Scientists measured sudden changes in the Sun's magnetic field with the magnetometer instrument on the Ulysses spacecraft, which is orbiting the Sun's poles at a distance between Jupiter and Mars. Ulysses has been studying the Sun since 1990 and has just finished studying the south pole of the Sun at solar maximum, a time of great activity.
"Over the poles of the Sun, we saw abrupt decreases in the magnetic field," said JPL's Dr. Bruce Tsurutani, a co- investigator on the magnetometer instrument on Ulysses. "We did not know what they were, because we had never seen anything like it before. Now we know that the disturbance is caused by Alfven waves."
Scientists expected to find that either the field magnitude remained the same, though the angle changed, or that the magnitude changed, with no fields threading across the structure, said Tsurutani. Instead, they found that the ends of Alfven waves always have both rotational and tangential characteristics.
Like the movements of a plucked guitar string, Alfven waves travel down the magnetic fields that emanate from the Sun. Disturbances in the Sun's magnetic field, which is embedded in the solar wind, travel through space to eventually cause auroras on Earth. The high-energy particles from the solar wind become trapped in the Earth's magnetic field and come down into the atmosphere near the Earth's north and south magnetic poles. The highly-charged particles then collide with oxygen and nitrogen in Earth's atmosphere and emit light, forming the aurora.
Tsurutani also studied polar plumes, long trails from the base of the Sun. The plumes form in the Sun's polar regions, the upper and lower 30-degree latitude regions, and where these plumes occur, the magnetic field isn't kinked, but instead forms long, thin, straight tubes. This means that the Alfven waves don't operate in these regions, though scientists don't yet know why.
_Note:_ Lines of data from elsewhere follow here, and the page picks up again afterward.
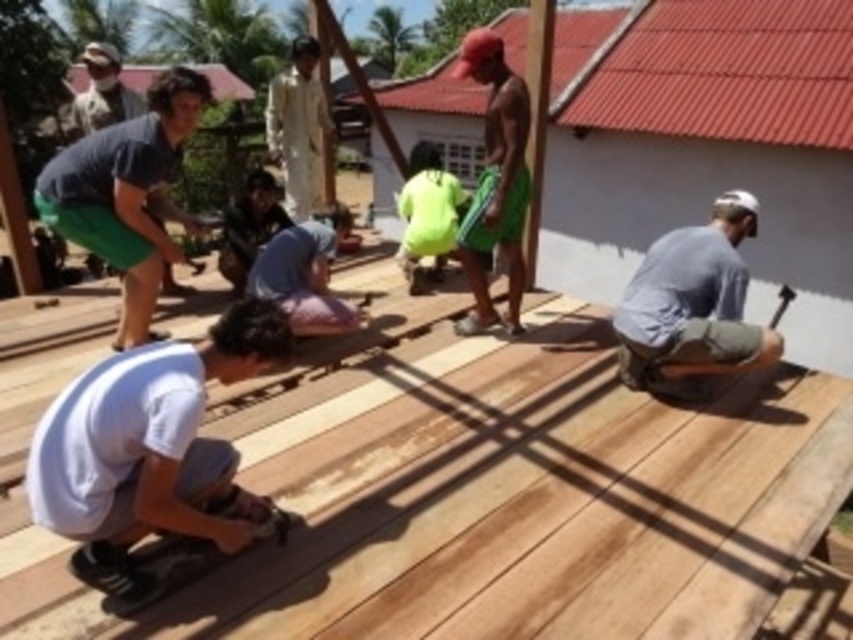 You are a contractor assessing the deck construction site. You notice the light brown wood at center and the matte blue shirt at upper left. Which object is positioned higher in the image?

The light brown wood at center is much taller than the matte blue shirt at upper left, so it is positioned higher in the image.

You are standing at the point marked as point (291, 177) and want to reach the other side of the deck. The deck is 25.50 feet wide. If your ladder is 20 feet long, will it be long enough to cross the deck safely?

The deck is 25.50 feet wide, and your ladder is only 20 feet long, so it will not be long enough to safely cross the deck. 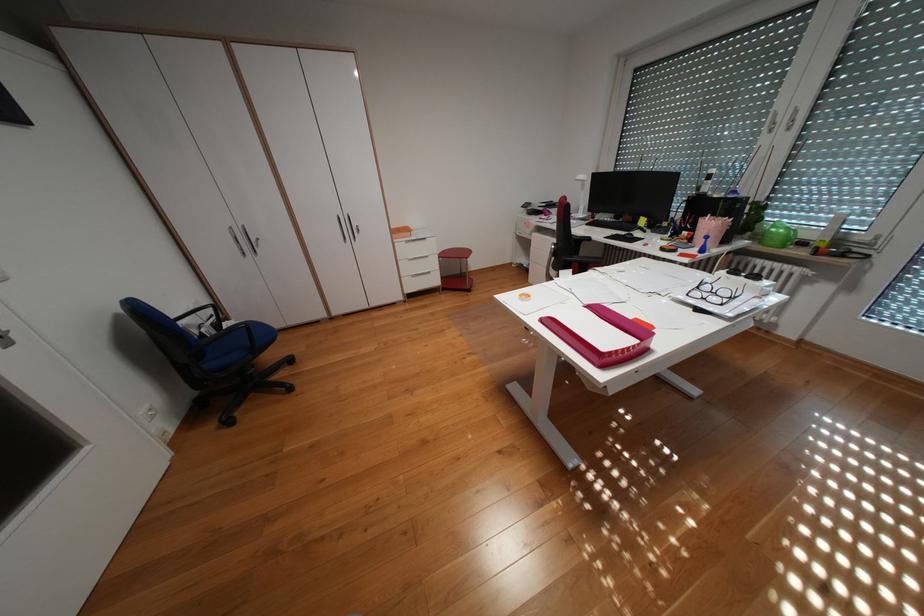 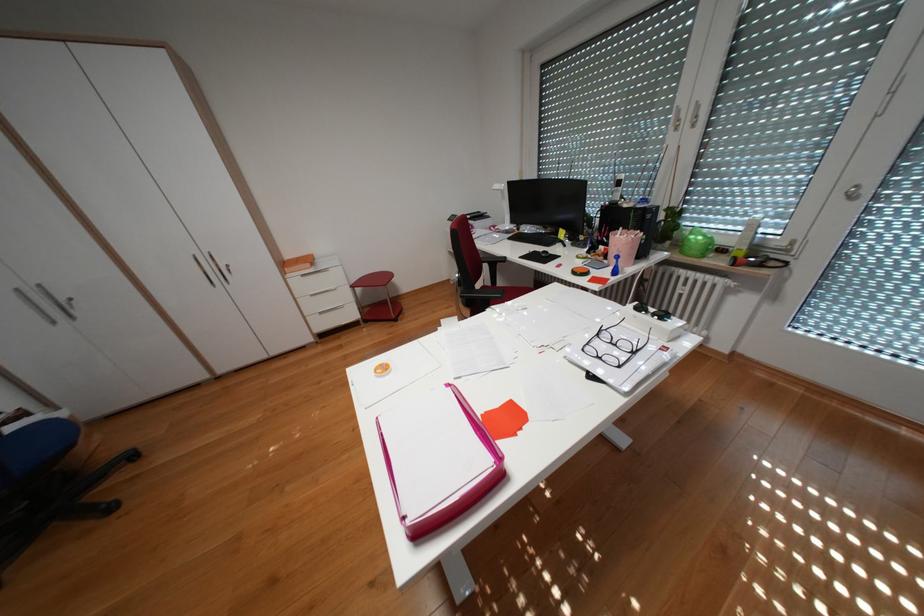 The point at (628, 235) is marked in the first image. Where is the corresponding point in the second image?

(546, 252) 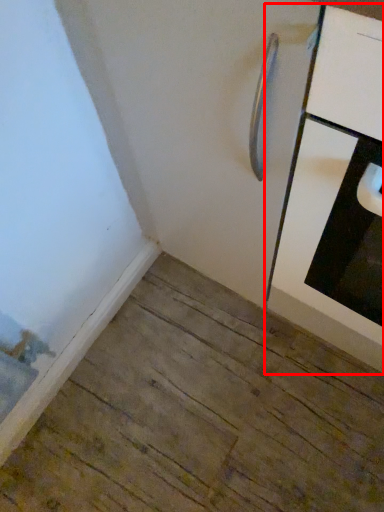 Question: From the image, what is the correct spatial relationship of cabinetry (annotated by the red box) in relation to door?

Choices:
 (A) left
 (B) right

Answer: (B)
"Ulysses was able to find that the Sun's polar plumes stretch out past the orbit of Mars and maybe farther," said Tsurutani. "What's fascinating is how these plumes can be so thin and so long at the same time." A plume could be 100 times wider than it is long. The European Space Agency's Solar and Heliospheric Observatory (SOHO) noted these polar plumes in 1996.
Alfven waves are named for Hannes Alfven, a Swede who in1942 discovered the waves, for which he was later awarded the Nobel Prize.
Tsurutani discussed his findings this week at the European Geophysical Society's 26th annual meeting, joined by his colleagues on the study, Dr. Carlos Galvan, Dr. John Arballo, Dr. Regina Sakurai and Dr. Daniel Winterhalter, from the Space Plasma Physics Element at JPL, Dr. Bimla Buti University of New Delhi and Dr. Gurbax Lakhina, director of the Mumbai Geomagnetic Observatory, Bombay, India.
Ulysses, launched in 1990, is a joint venture of NASA and the European Space Agency. JPL manages Ulysses for NASA's Office of Space Science, Washington, D.C. More information on the Ulysses mission is available at the JPL Ulysses website: http://ulysses.jpl.nasa.gov/ and ESA's Ulysses website, http://helio.estec.esa.nl/ulysses/. JPL is managed by the California Institute of Technology in Pasadena for NASA.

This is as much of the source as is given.